DR Jonathan Owens, expert in operations management and the supply chain, at the University of Salford Business, school comments on the ongoing supply chain issues which have led KFC to close hundreds of its stores across the UK.
Dr Owens said: “Supply and demand is perhaps one of the most fundamental concepts of business economics and it really is the backbone of a market economy such as the UK’s. It would be reasonable to expect KFC to be at high utilisation of the distribution and net chains, particularly as it is the UK’s traditional half term breaks. But this is nothing new and for the supply process in a company the size of KFC, you would expect this to be planned.
“So what has gone wrong? It is not a regional problem, but nationwide as there are reports of outlets shutting up and down the UK. There are two key players involved in the supply of chicken to KFC. QSL, who are the relatively established partner and DHL who came onboard in November 2017 to manage the supply and distribution of food products. DHL are managing the physical warehouse and distribution service, therefore, in FMCG environment, this partnership in not really in its infancy.
“KFC chose the two companies for their reputation of “innovation in logistics.” So, what is so shocking is how quick the supply has gone and with little or no warning.

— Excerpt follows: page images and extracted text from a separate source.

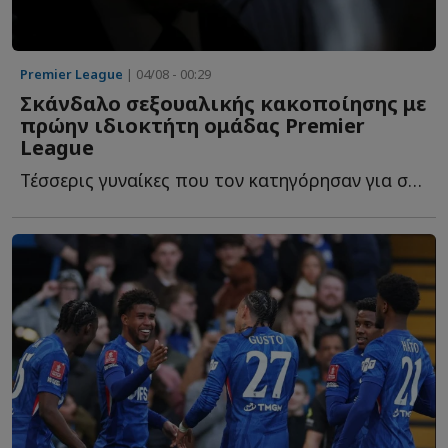
Premier League
| 04/08 - 00:29
Σκάνδαλο σεξουαλικής κακοποίησης με
πρώην ιδιοκτήτη ομάδας Premier
League
Τέσσερις γυναίκες που τον κατηγόρησαν για σεξουαλική β...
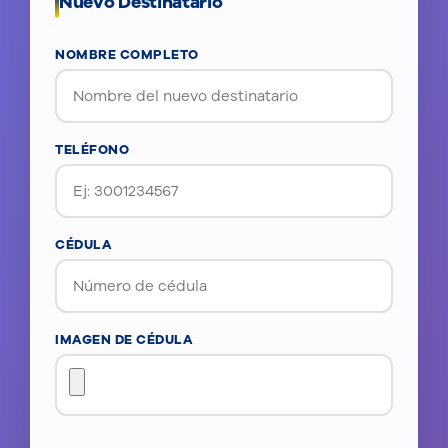
Nuevo Destinatario
NOMBRE COMPLETO
TELÉFONO
CÉDULA
IMAGEN DE CÉDULA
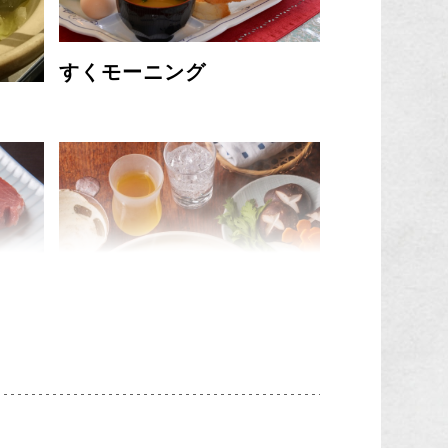
すくモーニング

Obviously there was demand there, because this is the result are seeing. However, supply represents how much the market can offer.
"This is the triangulation and communication between KFC, DHL, QSL and their first and second tier suppliers and so on. Depending upon the size of the chain could have an impact on the communication levels to front of shop and in FMCG industries there is very limited room for error. A major UK supermarket had similar issue in the early noughties when they attempted to implement ‘LeAgile’. We may never know the true reason as to what happened, but, the impact has been instant and at the front-line.”